* Exercise brief: Count up the lines in the following listing that hold the word "можешь", then give only that count.

· · · · · · ·

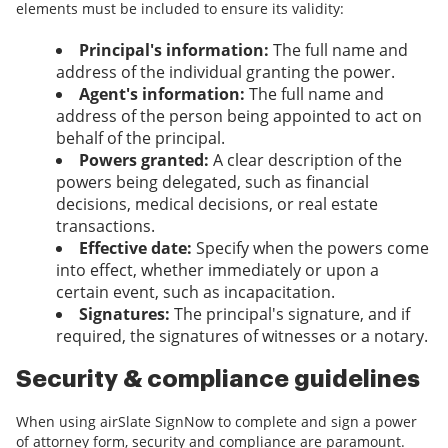
elements must be included to ensure its validity:
Principal's information:
The full name and
address of the individual granting the power.
Agent's information:
The full name and
address of the person being appointed to act on
behalf of the principal.
Powers granted:
A clear description of the
powers being delegated, such as financial
decisions, medical decisions, or real estate
transactions.
Effective date:
Specify when the powers come
into effect, whether immediately or upon a
certain event, such as incapacitation.
Signatures:
The principal's signature, and if
required, the signatures of witnesses or a notary.
Security & compliance guidelines
When using airSlate SignNow to complete and sign a power
of attorney form, security and compliance are paramount.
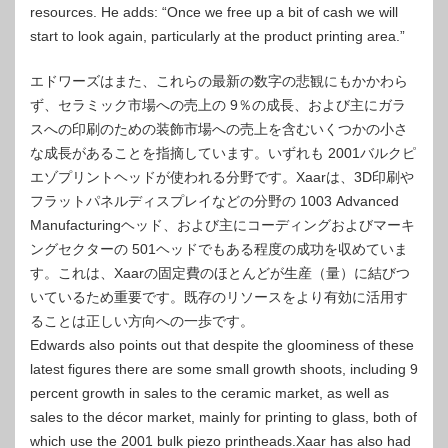
resources. He adds: “Once we free up a bit of cash we will
start to look again, particularly at the product printing area.”
エドワーズはまた、これらの最新の数字の悲観にもかかわら
ず、セラミック市場への売上の 9％の成長、および主にガラ
スへの印刷のための装飾市場への売上を含むいくつかの小さ
な成長があることを指摘しています。いずれも 2001バルクピ
エゾプリントヘッドが使われる分野です。Xaarは、3D印刷や
フラットパネルディスプレイなどの分野の 1003 Advanced
Manufacturingヘッド、および主にコーディングおよびマーキ
ングセクターの 501ヘッドでもある程度の成功を収めていま
す。これは、Xaarの固定費のほとんどが生産（量）に結びつ
いているため重要です。既存のリソースをより有効に活用す
ることは正しい方向への一歩です。
Edwards also points out that despite the gloominess of these
latest figures there are some small growth shoots, including 9
percent growth in sales to the ceramic market, as well as
sales to the décor market, mainly for printing to glass, both of
which use the 2001 bulk piezo printheads.Xaar has also had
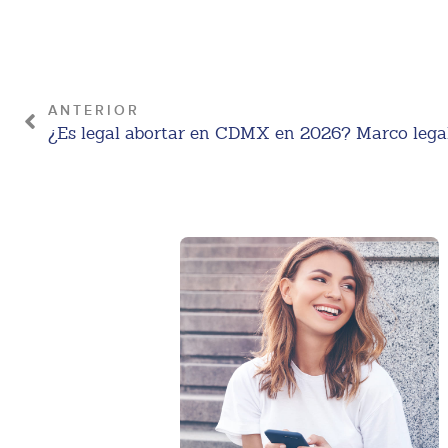
ANTERIOR
¿Es legal abortar en CDMX en 2026? Marco legal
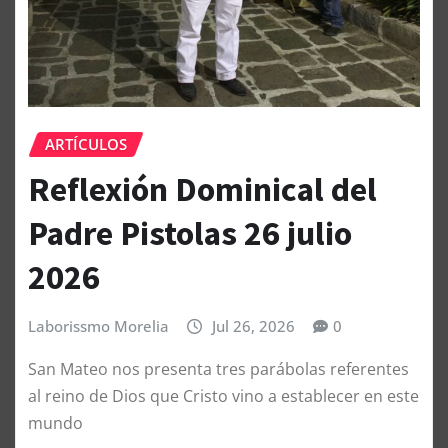
ARTÍCULOS
Reflexión Dominical del
Padre Pistolas 26 julio
2026
Laborissmo Morelia
Jul 26, 2026
0
San Mateo nos presenta tres parábolas referentes
al reino de Dios que Cristo vino a establecer en este
mundo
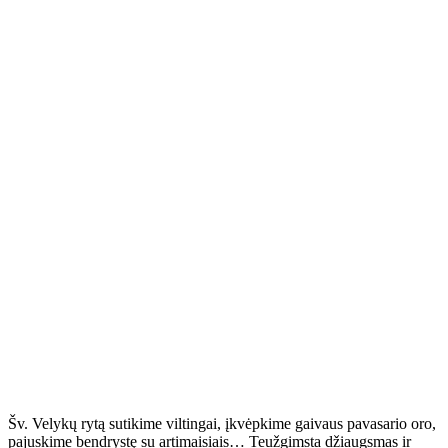
Šv. Velykų rytą sutikime viltingai, įkvėpkime gaivaus pavasario oro,
pajuskime bendrystę su artimaisiais… Teužgimsta džiaugsmas ir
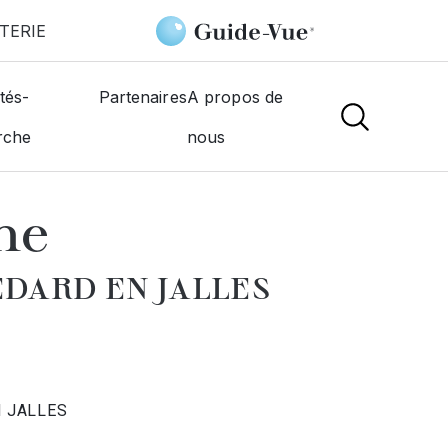
TERIE
-En-Jalles
Rigaux Hélène
tés-
Partenaires
A propos de
rche
nous
TISTES
ne
EDARD EN JALLES
N JALLES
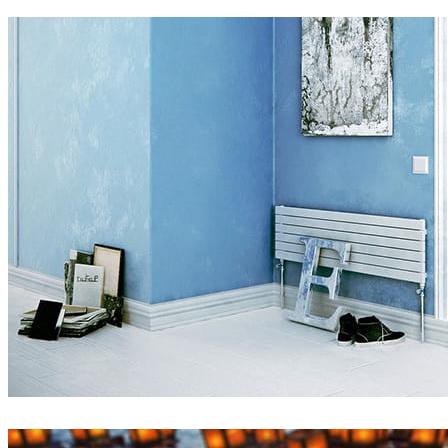
Amello Illustration
광고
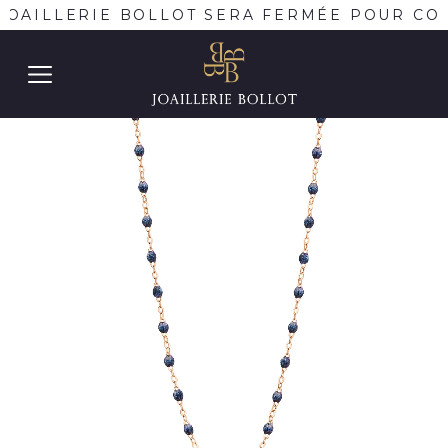
JOAILLERIE BOLLOT SERA FERMÉE POUR CON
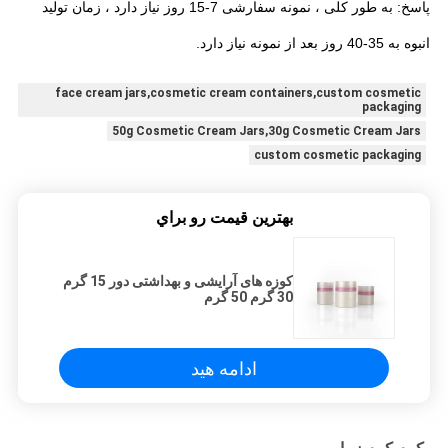
پاسخ: به طور کلی ، نمونه سفارشی 7-15 روز نیاز دارد ، زمان تولید
انبوه به 35-40 روز بعد از نمونه نیاز دارد.
face cream jars,cosmetic cream containers,custom cosmetic
packaging
50g Cosmetic Cream Jars,30g Cosmetic Cream Jars
custom cosmetic packaging
بهترين قيمت رو براي
کوزه های آرایشی و بهداشتی دور 15 گرم
30 گرم 50 گرم
ادامه هید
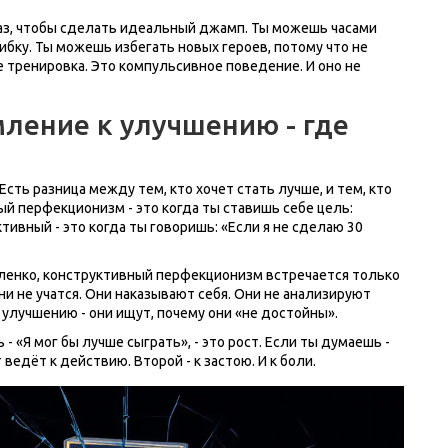
раз, чтобы сделать идеальный джамп. Ты можешь часами
ибку. Ты можешь избегать новых героев, потому что не
е тренировка. Это компульсивное поведение. И оно не
мление к улучшению - где
Есть разница между тем, кто хочет стать лучше, и тем, кто
й перфекционизм - это когда ты ставишь себе цель:
тивный - это когда ты говоришь: «Если я не сделаю 30
иленко, конструктивный перфекционизм встречается только
ни не учатся. Они наказывают себя. Они не анализируют
к улучшению - они ищут, почему они «не достойны».
- «Я мог бы лучше сыграть», - это рост. Если ты думаешь -
 ведёт к действию. Второй - к застою. И к боли.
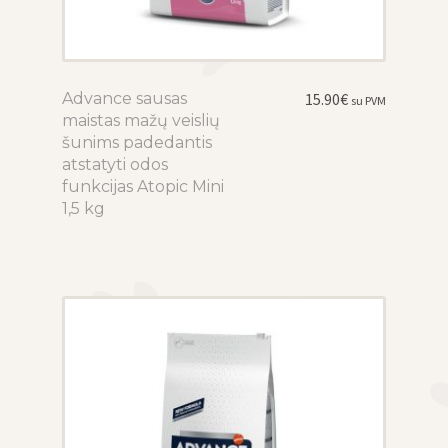
Advance sausas
This
15.90
€
su PVM
maistas mažų veislių
product
šunims padedantis
has
atstatyti odos
multiple
funkcijas Atopic Mini
variants.
1,5 kg
The
options
may
be
chosen
on
the
product
page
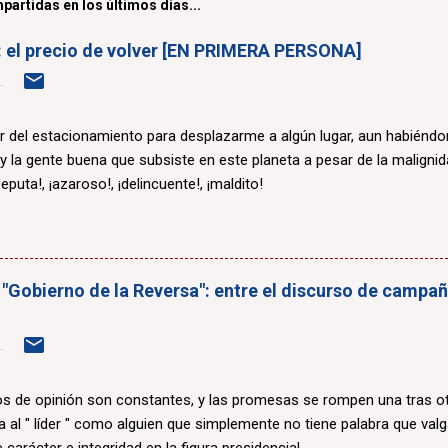
partidas en los últimos días...
a: el precio de volver [EN PRIMERA PERSONA]
.
r del estacionamiento para desplazarme a algún lugar, aun habiénd
 y la gente buena que subsiste en este planeta a pesar de la maligni
eputa!, ¡azaroso!, ¡delincuente!, ¡maldito!
 "Gobierno de la Reversa": entre el discurso de campaña
.
 de opinión son constantes, y las promesas se rompen una tras otr
a al " líder " como alguien que simplemente no tiene palabra que valg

· · · · · · ·

* Response for this exercise: 2